The authors also made the following recommendations pertaining to the innovation of research instruments: 

  1. Researchers are highly recommended to use previously validated instruments wherever possible. If researchers make significant alterations in validated instruments, they are required to revalidate the instrument’s content, constructs, and reliability.
  2. For those who are able to create their own instrument, they’re highly recommended to do so provided that they are required to validate it thoroughly.


[i] Straub, D. W. (1989) “Validating Instruments in MIS Research,” MIS Quarterly, 13:2, pp. 147- 169.

[ii] Boudreau, M., D. Gefen, and D. Straub (2001) “Validation in IS Research: A State-of-the-Art Assessment,” MIS Quarterly, 25:1, pp. 1-23.

[iii] Factorial validity can be assessed using factor analytic techniques such as common factor analysis, PCA, as well as confirmatory factor analysis in SEM. It can assess both convergent and discriminant validity, but does not provide evidence to rule out common methods bias when the researcher uses only one method in collecting the data.
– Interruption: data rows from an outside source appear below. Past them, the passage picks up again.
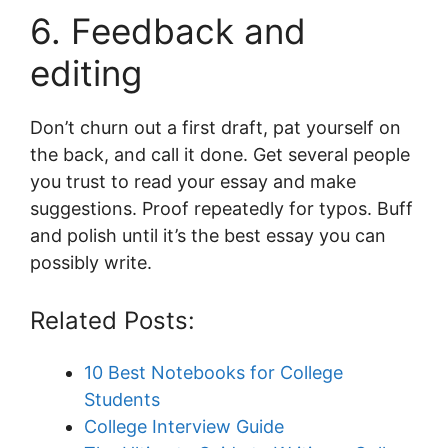
6. Feedback and
editing
Don’t churn out a first draft, pat yourself on
the back, and call it done. Get several people
you trust to read your essay and make
suggestions. Proof repeatedly for typos. Buff
and polish until it’s the best essay you can
possibly write.
Related Posts:
10 Best Notebooks for College
Students
College Interview Guide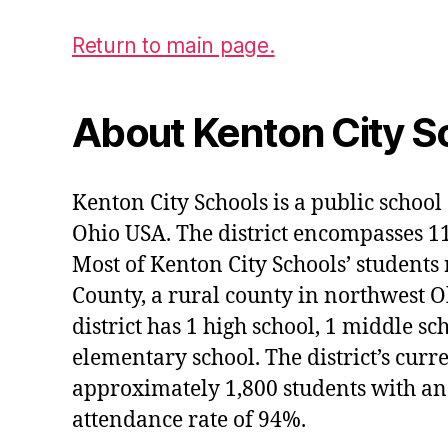
Return to main page.
About Kenton City S
Kenton City Schools is a public school 
Ohio USA. The district encompasses 1
Most of Kenton City Schools’ students
County, a rural county in northwest O
district has 1 high school, 1 middle sc
elementary school. The district’s curr
approximately 1,800 students with an
attendance rate of 94%.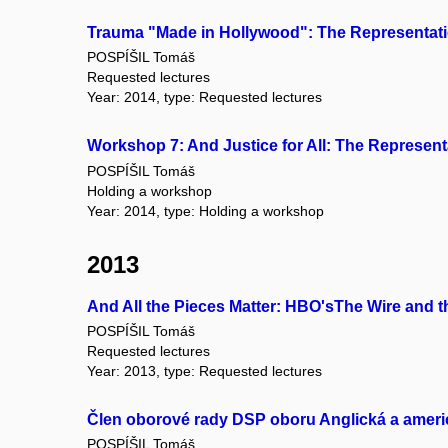
Trauma "Made in Hollywood": The Representati
POSPÍŠIL Tomáš
Requested lectures
Year: 2014, type: Requested lectures
Workshop 7: And Justice for All: The Represent
POSPÍŠIL Tomáš
Holding a workshop
Year: 2014, type: Holding a workshop
2013
And All the Pieces Matter: HBO'sThe Wire and 
POSPÍŠIL Tomáš
Requested lectures
Year: 2013, type: Requested lectures
Člen oborové rady DSP oboru Anglická a americk
POSPÍŠIL Tomáš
[iv] Common Method Bias is also known as “method halo” or “methods effects”. It may occur when data are collected via only one method or via the same method but only at one point in time. Data collected in these ways likely share part of the variance that the items have in common with each other due to the data collection method rather than to: (i) the hypothesized relationships between the measurement items and their respective latent variables, or; (ii) the hypothesized relationships among the latent variables.